Airbnb has upgraded the traffic management architecture of its multi-tenant key-value store, Mussel, replacing static per-client rate limits with a fully adaptive, resource-aware system. The redesign aims to maintain service quality during traffic spikes, protect critical workflows, and ensure fair usage across thousands of tenants.
Mussel originally relied on a Redis-backed counter enforcing fixed queries-per-second (QPS) limits per client. While effective for basic isolation, it did not account for the true cost of requests or adapt quickly to shifting workloads. High-variance traffic patterns, large data uploads, promotion-driven bursts, or spikes from automated processes exposed the limitations of static caps.
Progression of Traffic Management Strategies (Source: Airbnb Tech Blog)
Shravan Gaonkar, Casey Getz, and Wonhee Cho, engineers at Airbnb, explain the importance of traffic management on Mussel:
Mussel handles millions of predictable reads, but during peak events, it must absorb higher volumes, terabyte-scale uploads, and sudden bursts from bots or DDoS attacks. Serving this volatile traffic reliably is critical to both Airbnb’s user experience and the stability of the services powering the platform.
The first component of the redesign is a resource-aware rate controller measuring requests in request units (RU), which account for rows processed, bytes read or written, and latency. Token buckets at each dispatcher refill periodically, deducting RU costs per request. When tokens are exhausted, the dispatcher returns HTTP 429 responses. Local enforcement removes cross-node coordination, enabling fast, independent decisions within milliseconds.
Latency response over time and illustration of throttling (Source: Airbnb Tech Blog)

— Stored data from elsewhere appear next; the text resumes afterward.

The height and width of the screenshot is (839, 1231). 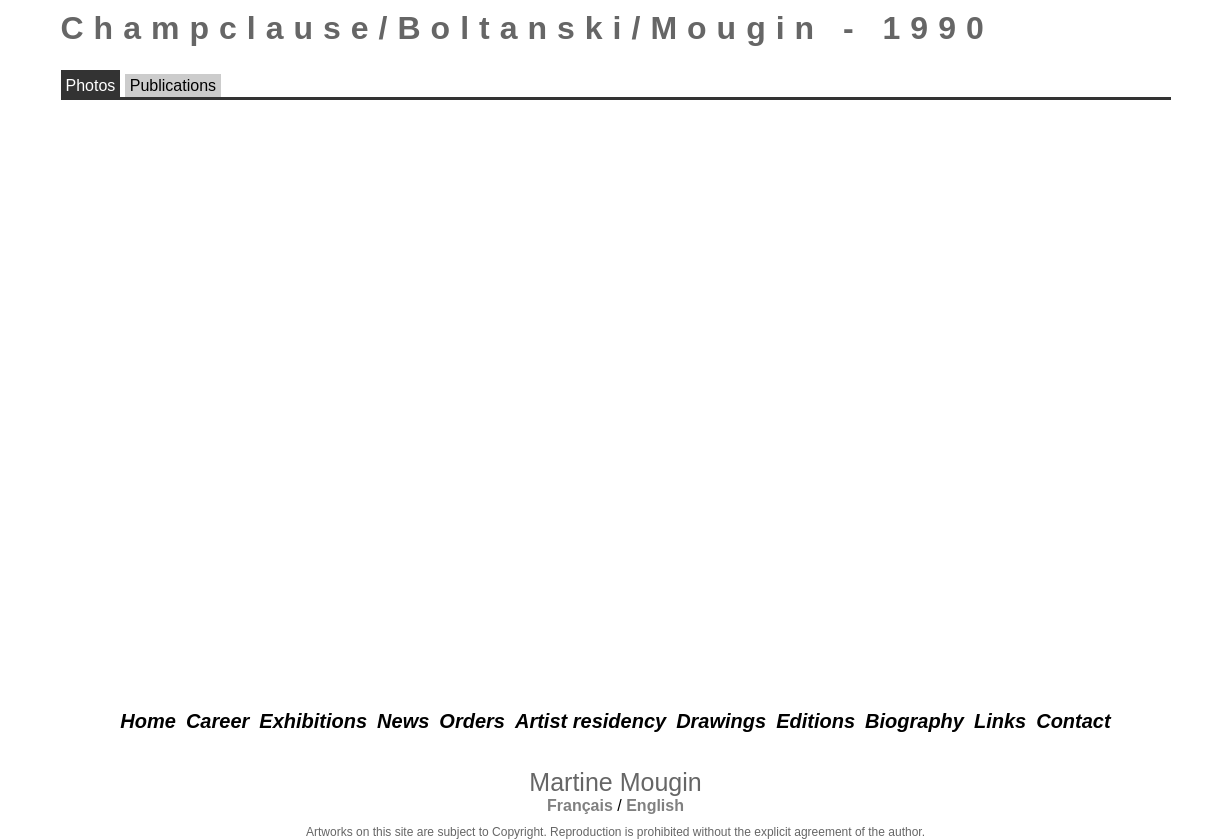 I want to click on Biography, so click(x=914, y=721).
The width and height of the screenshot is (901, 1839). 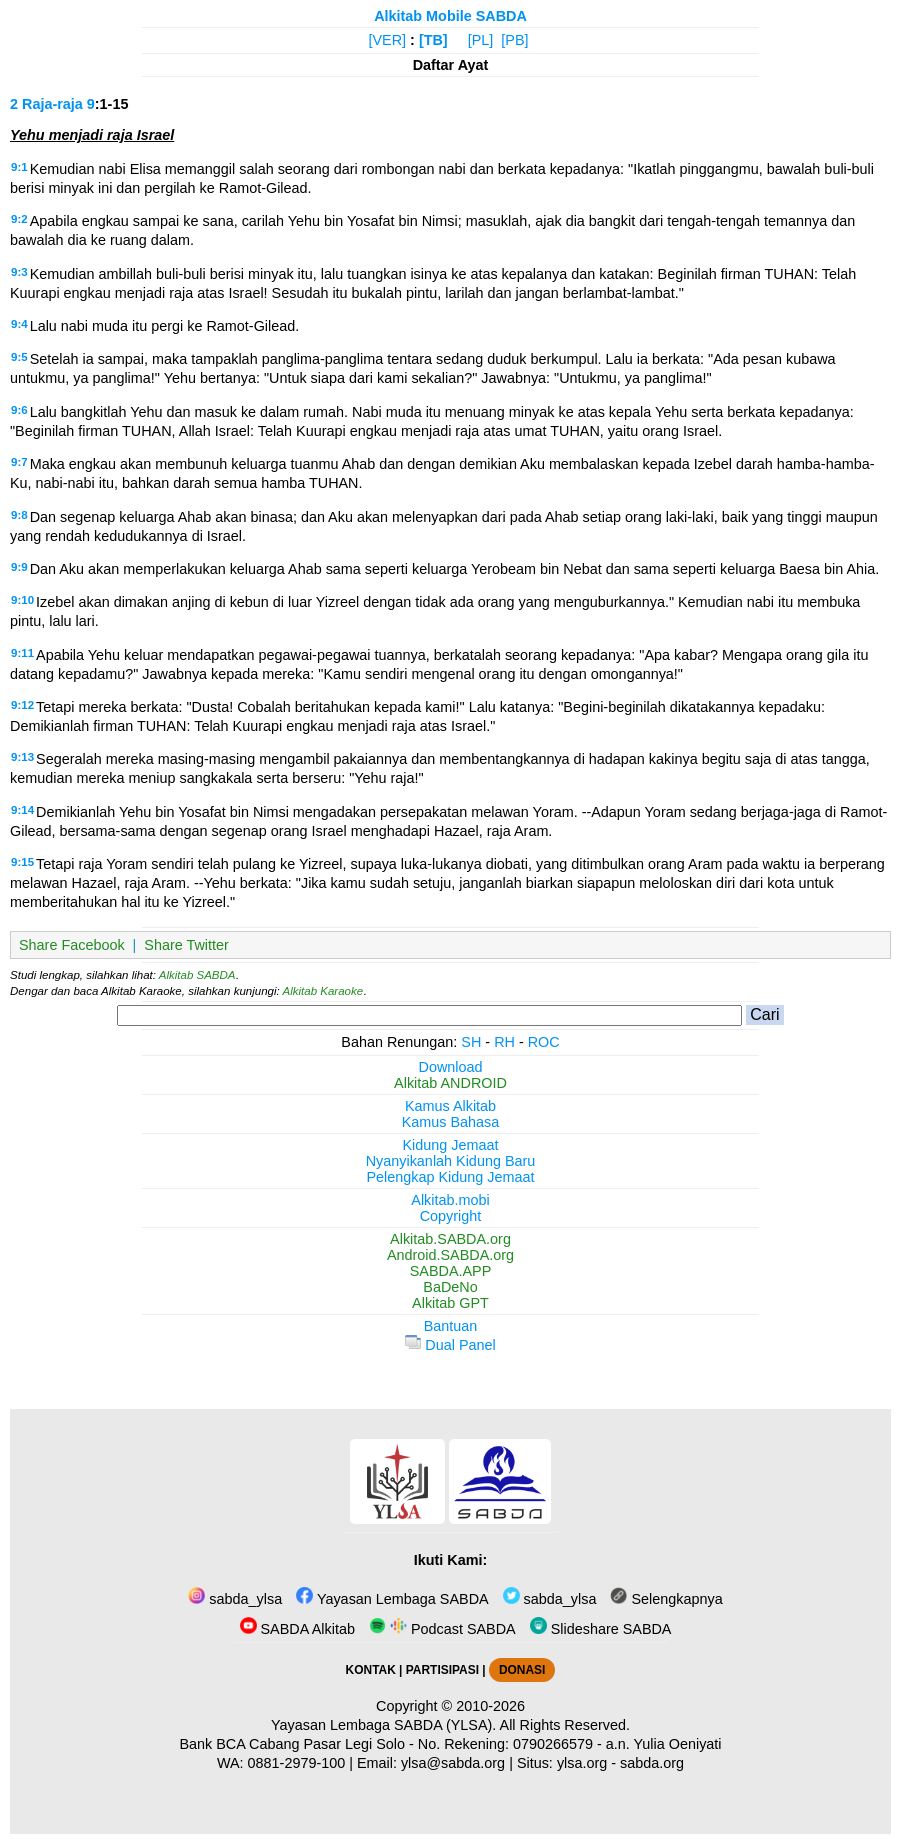 I want to click on 2 Raja-raja, so click(x=46, y=104).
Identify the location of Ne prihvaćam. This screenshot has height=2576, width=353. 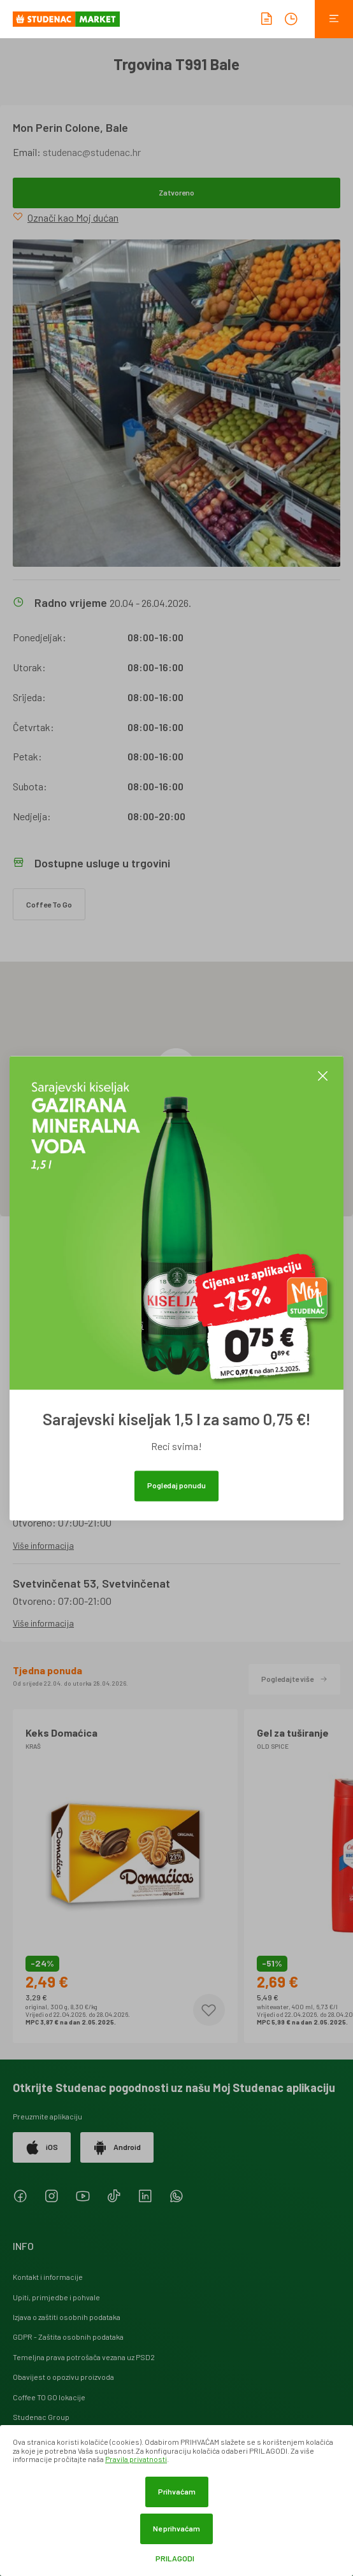 (176, 2528).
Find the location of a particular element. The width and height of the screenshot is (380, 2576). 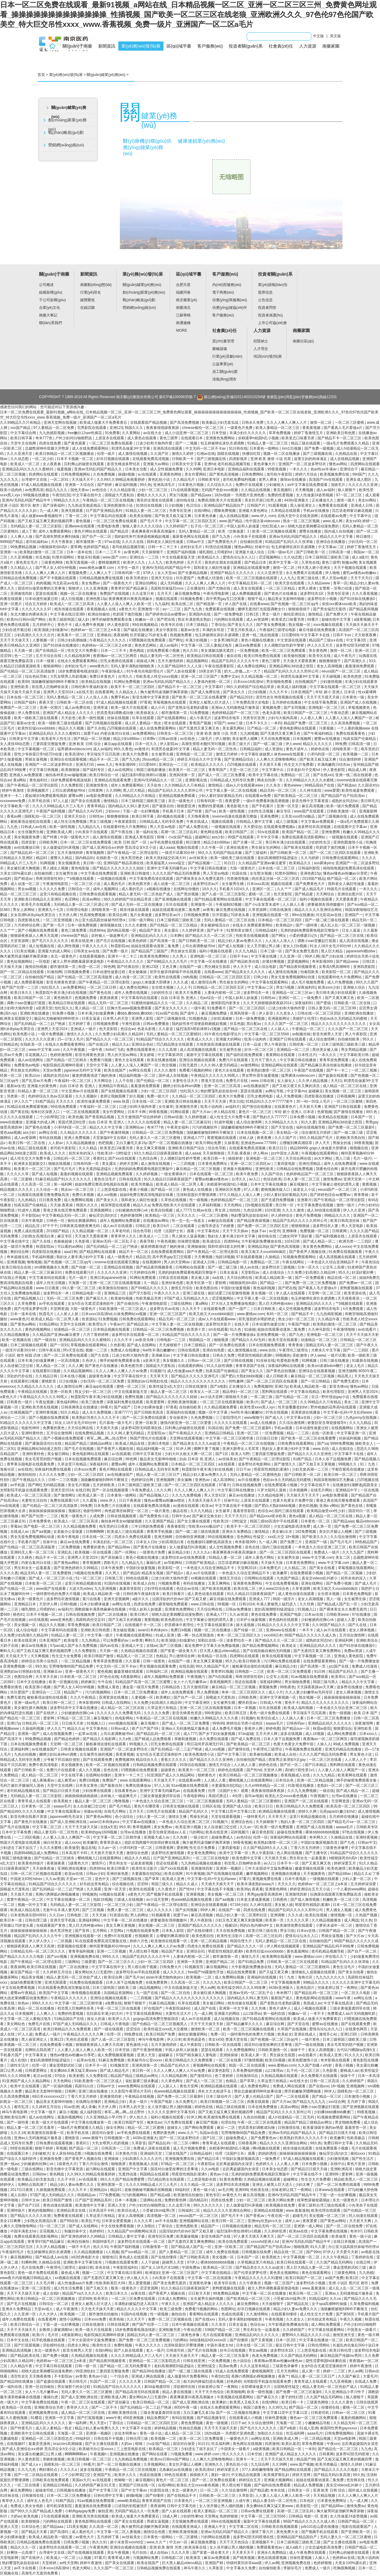 亚洲人天堂 is located at coordinates (146, 2055).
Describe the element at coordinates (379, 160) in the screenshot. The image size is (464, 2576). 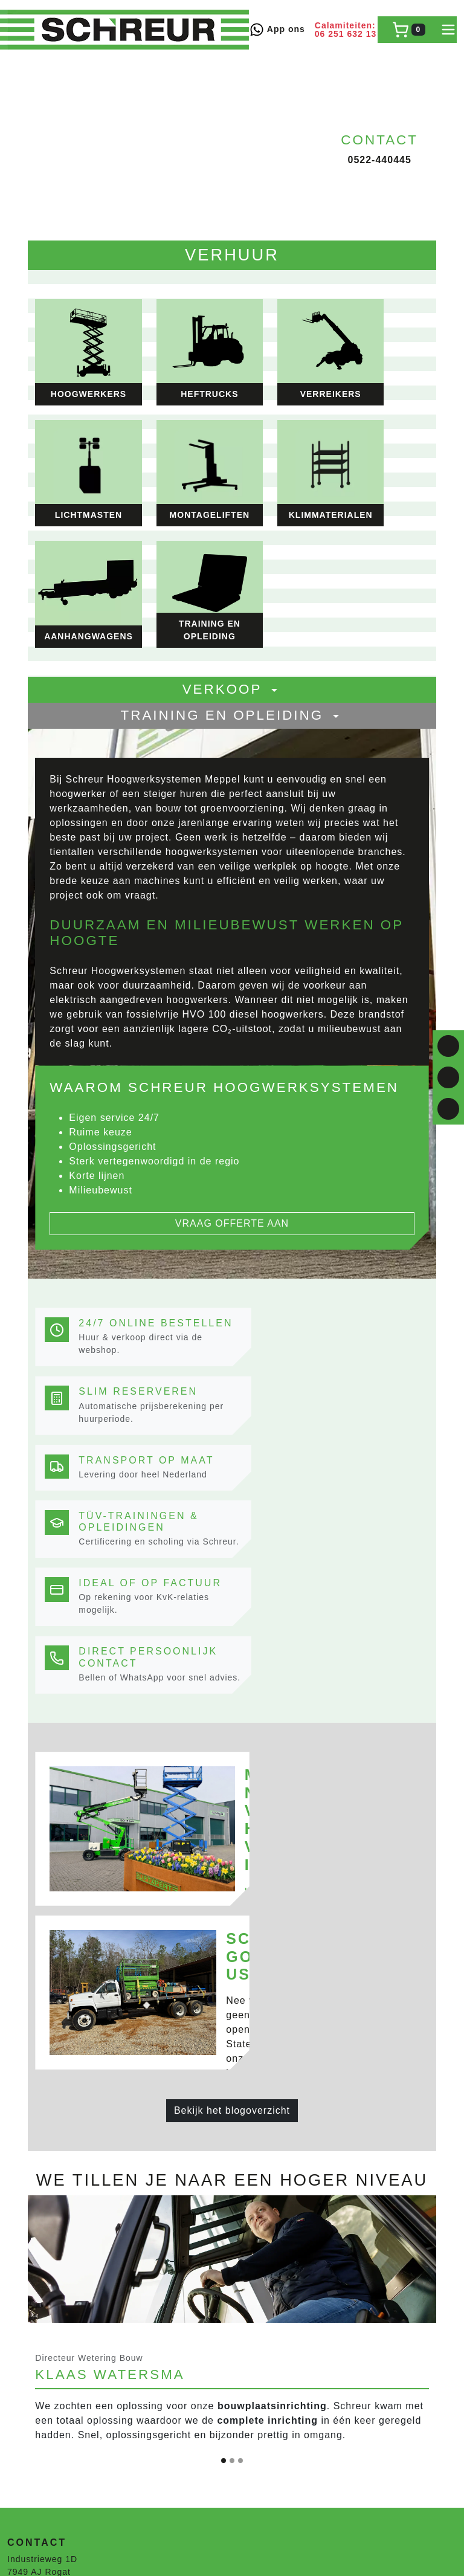 I see `0522-440445` at that location.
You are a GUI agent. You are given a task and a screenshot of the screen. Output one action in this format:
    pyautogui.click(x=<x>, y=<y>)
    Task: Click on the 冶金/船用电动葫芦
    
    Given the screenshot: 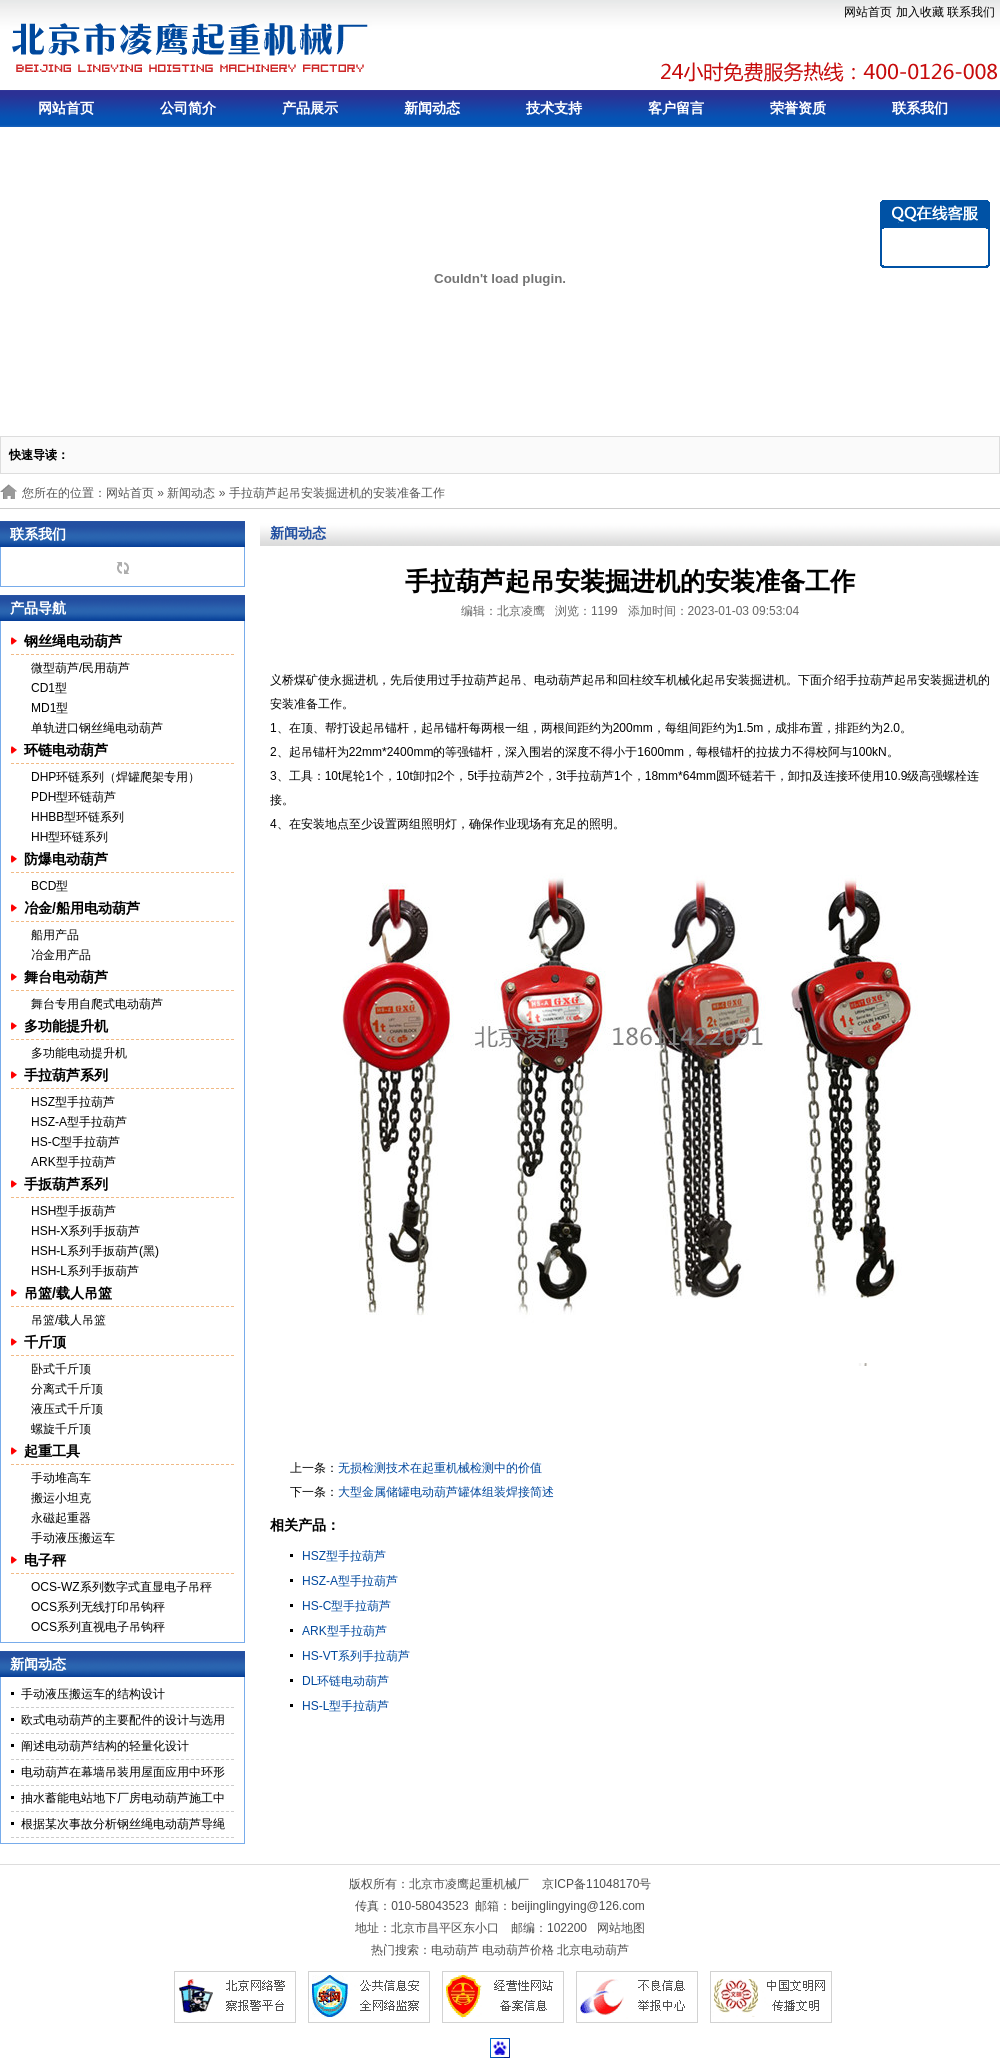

Load shedding was added to stabilize the system during sudden traffic spikes. Dispatchers compute a latency ratio using the P² quantile estimation algorithm, comparing short-term and long-term p95 latency without storing full samples. Combined with internal queue pressure signals and client traffic classification, dispatchers may delay or drop requests to protect overall throughput when backend resources approach saturation.
Airbnb also introduced a hot-key defense layer. Using in-memory top-k detection and local LRU caches, dispatchers identify keys receiving disproportionate traffic. When a key becomes hot, the dispatcher serves cached results and coalesces concurrent requests, reducing load on backend shards.
Hotkeys detected and served from dispatcher cache in real time(Source: Airbnb Tech Blog)
Airbnb reported that during a controlled DDoS drill targeting a small set of keys at roughly one million QPS, the hot-key layer reduced the burst to a trickle. Each dispatcher forwarded only occasional requests, keeping the load well below the capacity of individual shards and preventing backend overload.
The engineering team emphasizes that keeping control loops local has been key to Mussel’s evolution. Resource-aware rate control, load shedding, and hot-key management operate entirely within each dispatcher, eliminating cross-node coordination. This design allows fast, independent decisions, linear scaling under stress, and reliable protection even during peak events, illustrating how layered, cost-aware QoS enables both resilience and fairness in handling volatile traffic.
Airbnb plans further improvements, including automatic quota tuning from historical usage and tighter database integration via resource groups, aiming to enhance both throughput and service isolation in Mussel.